Sandra Urbaneja, Pedro Pereira
Jay Kelly es una película que funciona en dos niveles muy claros. Por un lado, es el retrato íntimo de un hombre que llega a un punto en su vida en el que todo lo que ha construido empieza a pesarle. Por otro, es una reflexión bastante amarga sobre un sistema, Hollywood, que crea ídolos, los exprime y luego no sabe qué hacer con ellos cuando dejan de encajar en el molde. No habla solo del paso del tiempo, sino de lo difícil que es cerrar una etapa cuando tu identidad depende de la mirada de los demás.
La dirección de Noah Baumbach huye deliberadamente del espectáculo. Aquí no hay grandes momentos épicos ni giros forzados, sino una puesta en escena basada en lo pequeño: silencios incómodos, conversaciones a medias, gestos que dicen más que cualquier diálogo. La película va desmontando poco a poco la figura del protagonista, llevándolo a terrenos cada vez más ridículos y vulnerables, hasta que lo que queda no es una estrella, sino una persona agotada.
El proyecto solo tiene sentido porque el papel principal recae en George Clooney. No se trata únicamente de su capacidad como actor, sino de todo lo que representa. Clooney encarna un tipo de estrella clásica que hoy prácticamente ha desaparecido, y la película juega constantemente con esa imagen. Jay Kelly necesita que el espectador reconozca en el personaje algo familiar, casi real, para que el golpe emocional funcione.
De hecho, gran parte del interés de la película está en ese juego entre el actor y el personaje. Clooney interpreta a Jay Kelly como alguien que nunca deja de actuar del todo, su encanto parece automático, su humor funciona como escudo y su relación con las cámaras es mucho más natural que con sus propias emociones. Hay un componente claramente metacinematográfico, pero no se utiliza de forma obvia, está ahí, flotando, reforzando la sensación de que Jay no sabe vivir si no es interpretándose a sí mismo.

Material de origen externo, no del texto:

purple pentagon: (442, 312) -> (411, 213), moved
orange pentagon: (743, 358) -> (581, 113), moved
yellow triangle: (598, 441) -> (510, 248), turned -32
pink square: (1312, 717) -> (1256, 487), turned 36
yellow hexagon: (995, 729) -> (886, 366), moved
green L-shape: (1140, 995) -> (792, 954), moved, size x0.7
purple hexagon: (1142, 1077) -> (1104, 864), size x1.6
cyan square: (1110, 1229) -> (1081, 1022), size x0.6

La historia sigue la caída progresiva del protagonista, pero sin recurrir al desprecio fácil hacia las figuras famosas. La película no juzga tanto su ego como su incapacidad para experimentar algo auténtico. Jay no sabe relacionarse sin convertir cada gesto en una performance, como si incluso su dolor necesitara ser observado para tener sentido. Más que una crítica directa a Hollywood, la película se pregunta qué ocurre cuando alguien ha pasado toda su vida siendo otro.
Jay Kelly vive como una imagen, no como una persona. El tono melancólico de la película nace del choque constante entre lo que proyecta y lo que realmente es. El público ve a una estrella, detrás solo hay alguien completamente desorientado, incapaz de reconocerse fuera del personaje que ha construido durante décadas.
La subtrama con Tim Galligan, el antiguo amigo que lo acusa de haberle robado el papel que cambió su vida, es clave para entender esa fractura interna. Cuando Jay reacciona con violencia, no lo hace solo por orgullo herido, sino porque esa acusación pone sobre la mesa una verdad que nunca ha querido afrontar, su carrera no es solo fruto del talento, sino también del azar, el privilegio y decisiones moralmente cuestionables.
El conflicto legal que surge a partir de ese momento muestra hasta qué punto la vida de Jay está atrapada por la exposición pública. Cualquier error, por pequeño que sea, se convierte en un espectáculo. Incluso su derrumbe personal acaba siendo material para el juicio social y mediático.
A medida que avanza la película, queda claro que el verdadero problema no es el escándalo ni la posible caída profesional, sino algo mucho más profundo, Jay no sabe quién es sin la fama. Cada intento de redención suena vacío, como si incluso pedir perdón fuese otra escena más de su carrera.
Baumbach opta por no ofrecer una redención clara ni una lección moral cerrada. No hay grandes discursos ni finales complacientes. Solo queda la imagen de un hombre que parece haber llegado tarde a su propia vida, atrapado entre lo que fue y lo que ya no puede ser.
Al final, Jay Kelly no es tanto una película sobre Hollywood como sobre la identidad, el envejecimiento y el miedo al vacío. La industria es solo el contexto. Lo verdaderamente trágico no es perder la fama, sino descubrir que nunca aprendiste a existir sin ella.